Dataset records:
++++++

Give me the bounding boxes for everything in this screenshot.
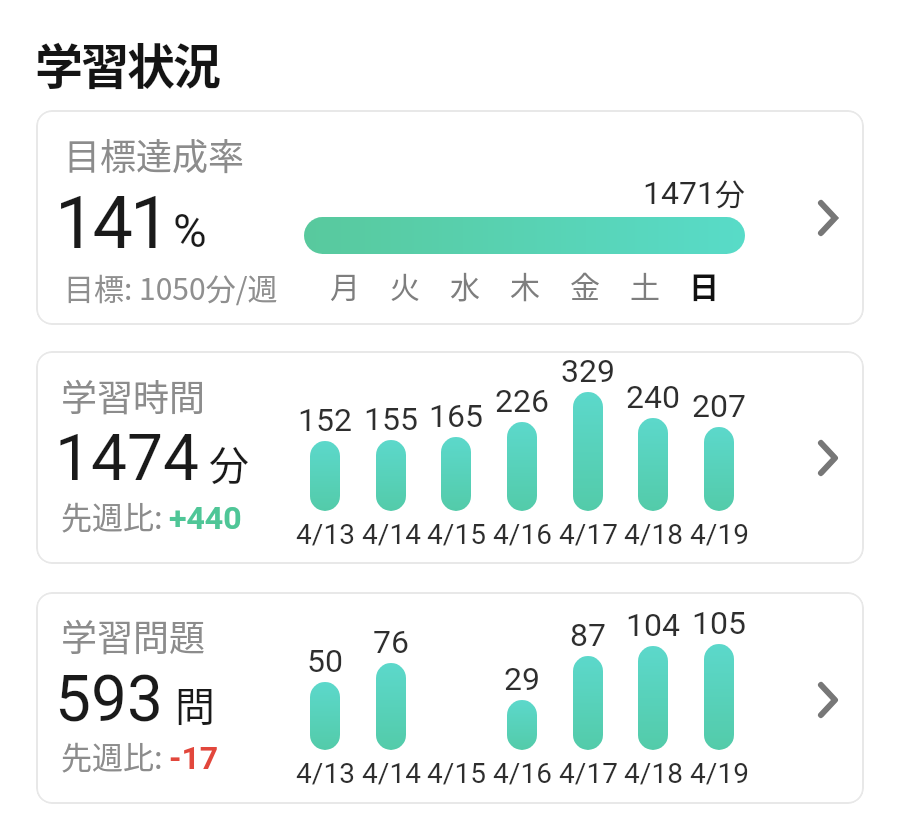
staticText: 木 [510, 263, 540, 306]
staticText: 分 [715, 170, 745, 213]
staticText: 学習時間 [61, 369, 206, 421]
staticText: 金 [570, 263, 600, 306]
staticText: 226 [495, 382, 549, 420]
staticText: 1474 [55, 421, 199, 496]
staticText: 104 [626, 606, 680, 644]
staticText: 目標達成率 [64, 128, 245, 180]
staticText: 4/16 [493, 518, 552, 551]
button[interactable]: 学習時間 [36, 351, 864, 564]
staticText: 165 [429, 397, 483, 435]
staticText: -17 [169, 739, 219, 777]
staticText: 4/13 [296, 518, 355, 551]
staticText: 学習問題 [61, 609, 206, 661]
staticText: 土 [630, 263, 660, 306]
staticText: 火 [390, 263, 420, 306]
staticText: 日 [689, 263, 719, 306]
staticText: 207 [692, 387, 746, 425]
staticText: 87 [570, 616, 606, 654]
button[interactable]: 目標達成率 [36, 110, 864, 325]
staticText: 4/18 [624, 757, 683, 790]
staticText: 4/17 [559, 518, 618, 551]
button[interactable]: 学習問題 [36, 592, 864, 804]
staticText: 593 [55, 662, 163, 737]
staticText: 105 [692, 604, 746, 642]
staticText: 分 [209, 434, 249, 492]
staticText: 先週比: [61, 493, 163, 538]
staticText: 50 [307, 642, 343, 680]
staticText: 29 [504, 660, 540, 698]
staticText: 4/14 [362, 518, 421, 551]
staticText: 4/15 [427, 757, 486, 790]
staticText: 152 [298, 401, 352, 439]
staticText: 先週比: [61, 733, 163, 778]
staticText: 329 [561, 352, 615, 390]
staticText: 141 [55, 181, 168, 265]
staticText: % [173, 204, 207, 258]
staticText: 4/19 [690, 518, 749, 551]
staticText: 4/17 [559, 757, 618, 790]
staticText: 問 [175, 675, 215, 733]
staticText: 1471 [643, 174, 715, 212]
staticText: 240 [626, 378, 680, 416]
staticText: 4/15 [427, 518, 486, 551]
staticText: 学習状況 [35, 28, 220, 98]
staticText: 76 [373, 623, 409, 661]
staticText: +440 [169, 499, 242, 537]
staticText: 月 [330, 263, 360, 306]
staticText: 水 [450, 263, 480, 306]
staticText: 目標: 1050分/週 [64, 265, 278, 308]
staticText: 4/19 [690, 757, 749, 790]
staticText: 155 [364, 400, 418, 438]
staticText: 4/16 [493, 757, 552, 790]
staticText: 4/13 [296, 757, 355, 790]
staticText: 4/18 [624, 518, 683, 551]
staticText: 4/14 [362, 757, 421, 790]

++++++

What you are asked to do: Find each line above with the string "interactable", then report how many there are. Write only the number.

Response area: 3